§ Material for this task
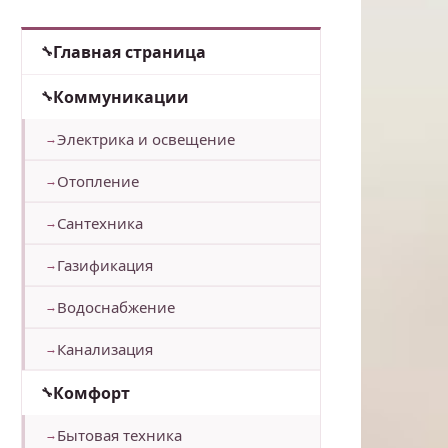
Главная страница
Коммуникации
Электрика и освещение
Отопление
Сантехника
Газификация
Водоснабжение
Канализация
Комфорт
Бытовая техника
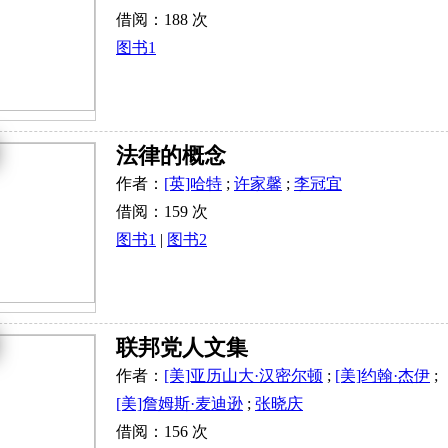
借阅：188 次
图书1
法律的概念
作者：
[英]哈特
;
许家馨
;
李冠宜
借阅：159 次
图书1
|
图书2
联邦党人文集
作者：
[美]亚历山大·汉密尔顿
;
[美]约翰·杰伊
;
[美]詹姆斯·麦迪逊
;
张晓庆
借阅：156 次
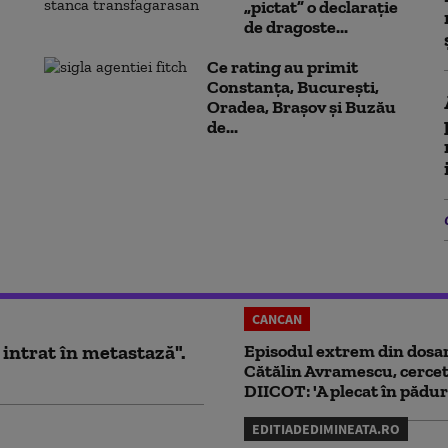
„pictat” o declarație
de dragoste...
Ce rating au primit
Constanța, București,
Oradea, Brașov și Buzău
de...
CANCAN
 intrat în metastază".
Episodul extrem din dosar
Cătălin Avramescu, cercet
DIICOT: 'A plecat în pădur
EDITIADEDIMINEATA.RO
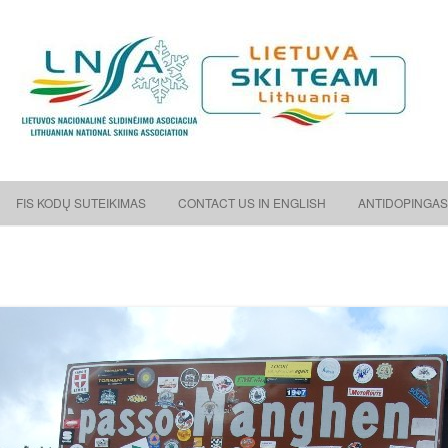
ėjimo asociacija
Skip to content
FIS KODŲ SUTEIKIMAS
CONTACT US IN ENGLISH
ANTIDOPINGAS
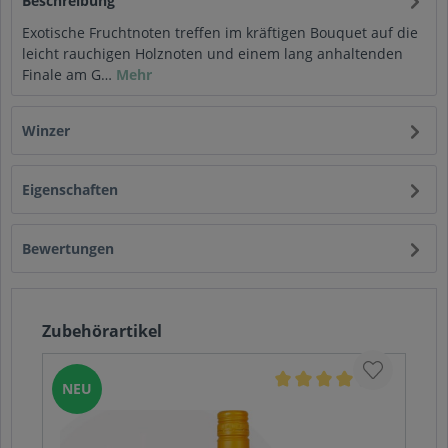
Beschreibung
Exotische Fruchtnoten treffen im kräftigen Bouquet auf die
leicht rauchigen Holznoten und einem lang anhaltenden
Finale am G…
Mehr
Winzer
Eigenschaften
Bewertungen
Zubehörartikel
NEU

§ Task details
Line by line, transcribe the records exactly, omitting the images.

§ Result of the exercise
Главная страница
Коммуникации
Электрика и освещение
Отопление
Сантехника
Газификация
Водоснабжение
Канализация
Комфорт
Бытовая техника
借阅：188 次
图书1
法律的概念
作者：
[英]哈特
;
许家馨
;
李冠宜
借阅：159 次
图书1
|
图书2
联邦党人文集
作者：
[美]亚历山大·汉密尔顿
;
[美]约翰·杰伊
;
[美]詹姆斯·麦迪逊
;
张晓庆
借阅：156 次
„pictat” o declarație
de dragoste...
Ce rating au primit
Constanța, București,
Oradea, Brașov și Buzău
de...
CANCAN
 intrat în metastază".
Episodul extrem din dosar
Cătălin Avramescu, cercet
DIICOT: 'A plecat în pădur
EDITIADEDIMINEATA.RO
ėjimo asociacija
Skip to content
FIS KODŲ SUTEIKIMAS
CONTACT US IN ENGLISH
ANTIDOPINGAS
Beschreibung
Exotische Fruchtnoten treffen im kräftigen Bouquet auf die
leicht rauchigen Holznoten und einem lang anhaltenden
Finale am G…
Mehr
Winzer
Eigenschaften
Bewertungen
Zubehörartikel
NEU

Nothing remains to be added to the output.